Именно в этом увидели смысл празднования 4 ноября современные ультраправые. Для них это празднование отказа России от западной модели развития со всеми ее либеральными атрибутами. И хотя инициаторы введения этого нового государственного праздника не высказывались столь откровенно, сигнал из Кремля о том, что горбачевско-ельцинская смута закончилась и наступает эпоха восстановления традиционной "вертикали", прочитывался легко. Антизападный, антилиберальный смысл этой отправной точки формирования "новой российской идентичности" был очевиден с самого начала. Недаром в народе новый праздник сразу прозвали "днем убитого поляка".
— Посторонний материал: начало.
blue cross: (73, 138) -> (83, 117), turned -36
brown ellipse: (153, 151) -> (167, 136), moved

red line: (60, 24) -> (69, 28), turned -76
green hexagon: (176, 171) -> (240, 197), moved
Сегодня, когда никакая оппозиция не может тягаться с выстроенной режимом гигантской машиной идеологической обработки населения, а антизападная и антилиберальная истерия доведена до неслыханного уровня, любая попытка найти в праздновании 4 ноября какой-то позитивный смысл, придать ему иное звучание будет работать на идеологическую машину режима. Будет легитимизировать черносотенное содержание "праздника 4 ноября". К сожалению, лидеры "Яблока" никак не могут излечиться от желания любым путем стать лояльной "оппозицией Его Величества", в то время как "Его Величество" все более превращается в погромщика.

А вот теперь вернемся к 7 ноября. Совет Безопасности посвящает целое заседание борьбе с "неправильными трактовками событий Октябрьской революции". Какую же трактовку этих событий нам хотят предложить в качестве "правильной"? Сомневаюсь, что старую советскую. Позволю себе предположить, что "Великий Октябрь" попытаются встроить в ту же самую консервативно-охранительную картину мира. В феврале 1917 года проклятые прозападные либералы устроили "майдан" и стремительно повели Россию к гибели. А большевики в октябре устроили им "антимайдан" и восстановили традиционные для России модели отношений власти и общества. О "большевистской контрреволюции" говорили еще меньшевики и эсеры. Теперь такая трактовка может пригодиться и многим понравиться. Не так давно одна девушка-штангистка, страстная поклонница Путина и Шварценеггера, изложила в своем блоге события 1917 года именно так.

Для либерального сознания Октябрьский переворот — это победа Шариковых и Швондеров. Либеральная публика не видит разницы между этими двумя персонажами, перечисляя их через запятую или через дефис. Характерно, что в интереснейшей дискуссии о Шарикове и профессоре Преображенском, в которую с Ксенией Собчак вступила Адель Калиниченко, о Швондере вообще не вспоминают обе.

Между тем социальные роли Шарикова и Швондера принципиально различны. Если Шариков символизирует разнуздавшуюся в результате смуты архаику, Швондер символизирует железный революционный порядок. В реальной жизни Шариковых "угомонили" не профессор Преображенский с Борменталем, а Швондеры с маузерами. Швондер — типичный авторитарный модернизатор. Да, грубоват. Да, неприятен. Но ведь навел-таки кладбищенский порядок на Руси. А главное — вновь загнал в стойло дремучий и дикий народ Шариковых. И за это профессора Преображенские с Борменталями всегда готовы были терпеть Швондеров.